Regarding GRAMA and other methods: Thank you for the question. In our paper, we attribute GRAMA’s improvements over existing graph SSMs and related methods to three key differences: (i) GRAMA supports beyond-pairwise interactions while preserving permutation equivariance—unlike [3], Behrouz & Hashemi (2024), and Wang et al. (2024); (ii) [2] employs LRU without a selective mechanism, which our results (Tables 9–11) show to be impactful; and (iii) GRIT [1], a graph transformer, differs fundamentally from graph SSMs in both computational cost and operation.

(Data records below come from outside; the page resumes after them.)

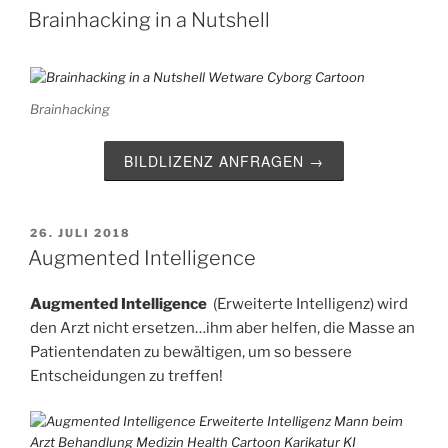
AM
Brainhacking in a Nutshell
Brainhacking
BILDLIZENZ ANFRAGEN →
VERÖFFENTLICHT
26. JULI 2018
AM
Augmented Intelligence
Augmented Intelligence
(Erweiterte Intelligenz) wird
den Arzt nicht ersetzen…ihm aber helfen, die Masse an
Patientendaten zu bewältigen, um so bessere
Entscheidungen zu treffen!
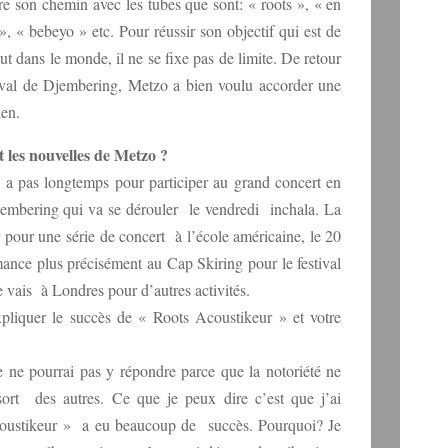
aire son chemin avec les tubes que sont: « roots », « en
», « bebeyo » etc. Pour réussir son objectif qui est de
out dans le monde, il ne se fixe pas de limite. De retour
tival de Djembering, Metzo a bien voulu accorder une
en.
 les nouvelles de Metzo ?
 y a pas longtemps pour participer au grand concert en
Djembering qui va se dérouler le vendredi inchala. La
 pour une série de concert à l’école américaine, le 20
ance plus précisément au Cap Skiring pour le festival
 vais à Londres pour d’autres activités.
iquer le succès de « Roots Acoustikeur » et votre
e ne pourrai pas y répondre parce que la notoriété ne
ssort des autres. Ce que je peux dire c’est que j’ai
oustikeur » a eu beaucoup de succès. Pourquoi? Je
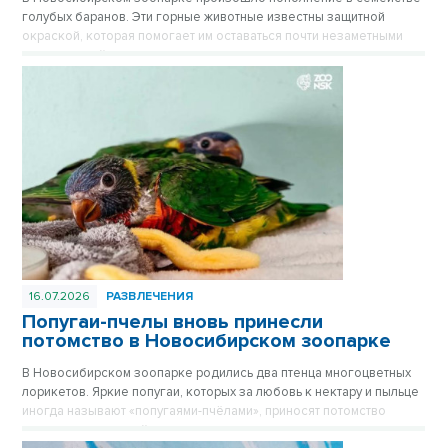
голубых баранов. Эти горные животные известны защитной
окраской, которая помогает им оставаться почти незаметными
среди камней.
16.07.2026
РАЗВЛЕЧЕНИЯ
Попугаи-пчелы вновь принесли
потомство в Новосибирском зоопарке
В Новосибирском зоопарке родились два птенца многоцветных
лорикетов. Яркие попугаи, которых за любовь к нектару и пыльце
иногда называют «попугаями-пчёлами», приносят потомство
практически каждый год, и этот не стал исключением.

GRIT emphasizes expressive positional encodings and is more resource-intensive than GraphGPS, whereas GRAMA is efficient, permutation-equivariant, and designed for long-range propagation.

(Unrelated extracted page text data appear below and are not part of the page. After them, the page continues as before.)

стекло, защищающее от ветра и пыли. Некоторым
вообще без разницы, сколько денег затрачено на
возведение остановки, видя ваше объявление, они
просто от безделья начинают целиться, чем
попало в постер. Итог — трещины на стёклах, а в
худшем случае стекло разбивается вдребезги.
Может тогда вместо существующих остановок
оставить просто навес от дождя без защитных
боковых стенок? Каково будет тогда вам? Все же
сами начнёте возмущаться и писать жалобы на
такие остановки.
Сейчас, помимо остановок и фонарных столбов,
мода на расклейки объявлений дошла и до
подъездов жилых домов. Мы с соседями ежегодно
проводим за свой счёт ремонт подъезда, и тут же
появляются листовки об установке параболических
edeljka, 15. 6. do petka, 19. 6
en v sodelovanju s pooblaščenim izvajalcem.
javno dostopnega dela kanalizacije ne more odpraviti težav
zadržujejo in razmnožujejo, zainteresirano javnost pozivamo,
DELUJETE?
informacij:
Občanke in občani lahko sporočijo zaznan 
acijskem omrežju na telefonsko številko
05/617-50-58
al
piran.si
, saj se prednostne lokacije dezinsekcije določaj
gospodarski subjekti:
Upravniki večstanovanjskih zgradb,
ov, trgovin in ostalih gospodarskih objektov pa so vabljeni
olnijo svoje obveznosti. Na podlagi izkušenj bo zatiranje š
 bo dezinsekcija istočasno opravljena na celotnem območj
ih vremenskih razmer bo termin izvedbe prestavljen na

Regarding more baselines: We kindly note that in our comparisons, we have considered 22 datasets, as well as more than 30 baselines (i.e., different methods). In all cases, we see that our GRAMA offers similar or better performance compared with other methods, while maintaining the complexity of the backbone GNN. Nonetheless, we welcome your suggestion, and we now compare, discuss, and cite the works mentioned by the Reviewer in our revised paper. We also provide the results in the Table below, showing the competitive performance offered by our GRAMA:

Model	Peptide Func ( $\uparrow$ )	Peptide Struct ( $\downarrow$ )
GRIT [1]	0.6988 ± 0.0082	0.2460 ± 0.0012
GRED [2]	0.7085 ± 0.0027	0.2503 ± 0.0019
GRED + LapPE [2]	0.7133 ± 0.0011	0.2455 ± 0.0013
GSSC [3]	0.7081 ± 0.0062	0.2459 ± 0.0020
GRAMA (Ours, best variant)	0.7093 ± 0.0078	0.2436 ± 0.0022

Regarding efficiency: We thank you for the important question. The Reviewer is correct that one of the advantages of SSMs is their efficiency compared with transformers. In our paper, we provided the training and inference runtimes of GRAMA, including a comparison with other types of methods, from linear MPNNs (GCN and GatedGCN), to graph transformers (GPS). These results are shown in Table 9 and Table 10 in Appendix E.3. Furthermore, we have also discussed the theoretical complexity of GRAMA in Appendix E.3. Following your question, as well as Reviewer’s c8Wb suggestion, we moved the main discussion to the main paper, and we better refer to Appendix E.3 from the main paper.

审稿人评论

2025-04-09

I thank the authors for their detailed responses, which addressed most of my concerns and these results should be included in the revised manuscript. I find that the proposed method can still be interesting for people studying sequence models on graphs. Therefore, I will increase my rating.

作者评论

2025-04-09

We thank the Reviewer for the response to our rebuttal and for increasing their rating. We added the results and discussions provided in our responses to the revised paper, and we think that the constructive feedback helped us to improve the paper. Thank you.

With warm regards,

Authors.

最终决定Accept (spotlight poster)

2025-05-01

This paper proposes a graph state space model based on an autoregressive moving average framework. Overall, all reviewers acknowledged that the technical contributions and empirical results are solid. The main concerns raised were: (1) limited discussion of related state space models (SSMs) or sequence models for graphs, (2) missing results on some widely-used benchmarks, (3) lack of comparisons with key baselines, and (4) insufficient justification for certain architectural choices.

The authors’ rebuttal effectively addressed most of these concerns, leading to a consensus among the reviewers in favor of acceptance. After carefully reading the reviews and discussion, the AC agrees with this assessment and recommends acceptance.